2.3. Disable Join Pushdown

This hint disables the use of relops query engine. In general, this will negatively impact performance. This means that all join actions will be executed by the Java query engine instead of relops (the C query engine).

This is an example:

select /*+ skip_relops */ sum(a.i) from t1 a, t2 b where a.v = b.v

2.4. Skip Online Aggregate

This hint disables translating table’s query into a query over any of its online aggregates. In general, this will negatively impact performance.

select /*+ skip_oa(item) */ max(i_price), min(i_price), count(*) from item;

2.5. Fix Join Order

This hint sets the order of the joins as they are written in the query. This hint works at query level, so it will affect to all the joins present in the query.

This is an example:

select /*+ fixJoinOrder */ sum(a.i) from t1 a, t2 b where a.v = b.v

2.6. Force Join Type

This hint allows to force the kind of join which will be used between two given tables. This is an example:

select /*+ forceJoinType(NESTED_LOOP, t1, t2) */ sum(a.i) from t1 a, t2 b where a.v = b.v;

Where JOIN_TYPE is one of the available types:

CORRELATE
MERGE_JOIN
NESTED_LOOP

2.7. Or To Union

This hint transforms OR conditions into UNION clauses. This is an example:

select /*+ orToUnion(t1) */ sum(i) from t1
	where i between 1 and 3 and v is not null or i between 18 and 20;

2.8. Or To Union All

This hints transforms OR conditions into UNION ALL clauses. This is an example:

select /*+ orToUnionAll(t1) */ sum(i) from t1
	where i between 1 and 3 and v is not null or i between 18 and 20;

2.9. Define Parallel Table

This hint is used to define a table over which the scans can be parallelized. This is an example:

select /*+ enableParallelTable(t1) */ sum(i) from t1
	where i between 1 and 3 and v is not null or i between 18 and 20;

2.10. Enable Parallel Pushed Down Aggregates

This hint enables the planner rules which allows to transform a scan with an aggregation program into a parallel scan (with the same aggregation program). To be chosen, this parallel scan will have to beat the rest of the alternatives in terms of cost. This is an example:

select /*+ enableParallelAgg */ sum(i) from t1
	where i between 1 and 3 and v is not null or i between 18 and 20;

3. Table Hints

3.1. Force the Use of an Index

This hint forces the access to a table through a defined index. To use it invoke the function as follows: An example is:

select sum(i) from t1 /*+ forceAccess(t1) */ a
	where a.i between 1 and 5 and a.i2 between 11 and 20;

3.2. Disable Pushdown

This hint disables the pushdown of operations to the storage engine for a given table. In general, this will negatively impact performance. This means that all the work will be done by the query engine except the scans.

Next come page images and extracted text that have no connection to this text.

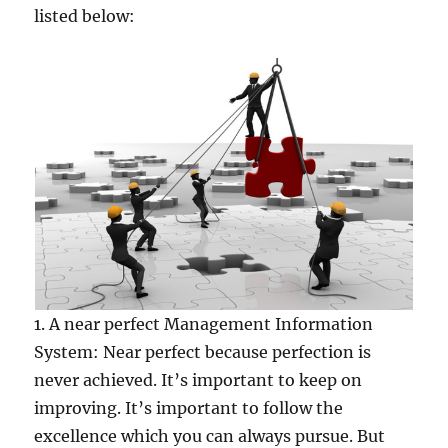
listed below:
1. A near perfect Management Information
System: Near perfect because perfection is
never achieved. It’s important to keep on
improving. It’s important to follow the
excellence which you can always pursue. But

This is an example:

select sum(i) from t1  /*+ disablePushdown */ a
	where a.i between 1 and 5 and a.i2 between 11 and 20;

3.3. Skip Online Aggregate

This hint disables translating table’s query into a query over any of its online aggregates. This is an example:

select max(i_price), min(i_price), count(*) from item /*+ skip_oa */;

3.4. Or to Union

This hints transforms OR conditions into UNION clauses. This is an example:

select sum(i) from t1 /*+ orToUnion */
	where i between 1 and 3 and v is not null or i between 18 and 20;

3.5. Or to Union All

This is an example: This hints transforms OR conditions into UNION ALL clauses.

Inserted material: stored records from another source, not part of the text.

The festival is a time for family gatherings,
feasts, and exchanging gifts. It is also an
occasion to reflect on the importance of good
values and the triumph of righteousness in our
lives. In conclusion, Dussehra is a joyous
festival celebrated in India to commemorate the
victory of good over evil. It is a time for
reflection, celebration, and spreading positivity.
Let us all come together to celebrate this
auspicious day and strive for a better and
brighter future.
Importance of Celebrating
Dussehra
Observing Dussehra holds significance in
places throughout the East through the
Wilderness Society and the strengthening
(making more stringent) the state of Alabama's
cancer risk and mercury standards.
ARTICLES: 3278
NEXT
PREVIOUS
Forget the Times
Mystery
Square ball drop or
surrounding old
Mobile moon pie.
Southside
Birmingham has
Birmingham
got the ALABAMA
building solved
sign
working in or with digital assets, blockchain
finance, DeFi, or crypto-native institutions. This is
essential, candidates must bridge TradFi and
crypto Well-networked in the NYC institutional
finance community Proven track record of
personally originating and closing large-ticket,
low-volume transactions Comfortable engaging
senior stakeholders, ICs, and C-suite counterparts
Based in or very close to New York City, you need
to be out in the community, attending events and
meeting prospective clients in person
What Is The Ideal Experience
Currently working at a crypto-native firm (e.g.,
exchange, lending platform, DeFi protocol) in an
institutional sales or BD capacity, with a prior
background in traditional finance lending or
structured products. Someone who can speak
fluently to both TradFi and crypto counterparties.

select sum(i) from t1 /*+ orToUnionAll */
	where i between 1 and 3 and v is not null or i between 18 and 20;

3.6. Define Parallel Table

This hint is used to define a table over which the scans can be parallelized. This is an example:

select sum(i) from t1 /*+ enableParallelTable */
	where i between 1 and 3 and v is not null or i between 18 and 20;

3.7. Batch Size

This hint applies only to DMLs and is equivalent to BATCH statements. The following statements are equivalent:

upsert into t2 /*+ batchSize(5000) */ (pk, v, fk)
	select i2, v, i from t1 where v is not null;
batch 5000 upsert into t2 (pk, v, fk)
	select i2, v, i from t1 where v is not null;

4. Context Hints

Context Hints are established within a session for a given connection and affect all queries issued in that session after being set. The actions that can be performed for context hints are:

Enable context hints for the connection
Disable context hints for the connection
List a context hint
Refresh plan cache
Set a context hint

In the following subsections we explain the different steps.

4.1. Enable Context Hints

In order to allow to use context hints, they have to be enabled. This can be done using enableHints table function as follows:

EXEC enableHints()

The output is:

Hints enabled for connection ...

4.2. Disable Context Hints

Disable the hints deletes all hints set in the session. However, the execution plans that have been created using queries with the context hints activated will remain in the plan cache.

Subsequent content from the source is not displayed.